Urban Sights: Urban History and Visual Culture

Iraqis Behind the Camera



Midway through shooting The Third River, as the ramifications of the “Iranian Oil Crisis” on Britain’s oil production became evident, IPC decided to establish a permanent film unit in Baghdad. Michael Clarke was initially approached to oversee the project, however he declined the job due to personal reasons. John Shearman took up the position and has since stated that the unit’s objectives were, first, “to train Iraqi film technicians in [the British] tradition of technical and documentary filmmaking,” and second, “to make films which would explain to the people of Iraq what the oil company was doing in their territory…that it was not really taking away the black gold because it was putting money back into national development. 
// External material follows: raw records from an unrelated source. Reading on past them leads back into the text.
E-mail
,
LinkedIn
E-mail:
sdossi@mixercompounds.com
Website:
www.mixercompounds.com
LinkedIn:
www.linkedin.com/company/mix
Shearman immediately hired the young cinematographer Peter Kelly who had been part of The Third River production team to stay on in Baghdad as the film unit director. In his own words, Peter Kelly emphasized that that the purpose of the film unit was to make films “to let Iraqis know that the oil company was doing something worthwhile” and, above all, “to make films that Iraqis would be interested in watching. From 1953 the IPC film unit produced original Arabic-language episodes of a company cine-magazine called Beladuna, which translates from Arabic to "our country".

The unit, led by director Peter Kelly, also included two British cameramen and several Iraqi film technicians, scriptwriters, and editors who usually had previous filmmaking experience with Studio Baghdad or other studios and film units in the region. Muhammad Shukri Jameel, Simon Mehran, Abdul Latif Saleh, Yehyeh Faiq, and Kerim Mejid were among those Iraqis who worked in the unit and some of these men went on to have significant filmmaking careers afterward. In general, film unit hires in Baghdad were made through word of mouth or personal networks rather than formal advertisements.
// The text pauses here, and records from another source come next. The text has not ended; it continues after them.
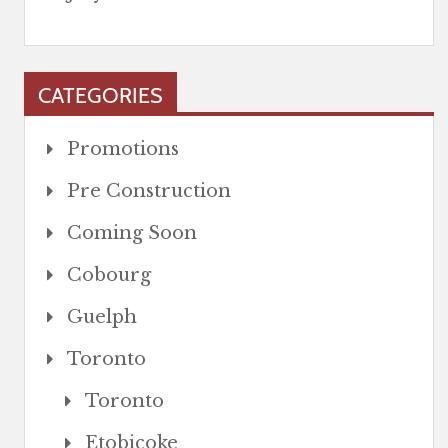
CATEGORIES
Promotions
Pre Construction
Coming Soon
Cobourg
Guelph
Toronto
Toronto
Etobicoke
Arthur Elton, senior film advisor for the IPC, spelled out the motivation behind the approach strategy to make films for Iraqis and by Iraqis, writing that:

If…done imaginatively and from the point of view of the people…themselves (and not from that of the film technicians introduced from overseas), the effect will be gradually to create a favourable attitude towards the oil industry as a whole, and to make the Operating Companies seem a more natural and useful part of the economy…than many people are at present prepared to allow. Irrational, emotional attitudes will be damped down and criticism directed into informed and constructive channels.

The cine-magazine embodied this rationale, as the title Beladuna affirms. However, despite the significant Iraqi participation, it must be noted that the films were ultimately produced with the oversight of British directors and producers, and the occasional censorship of Iraq Petroleum Company and Iraqi Government officials.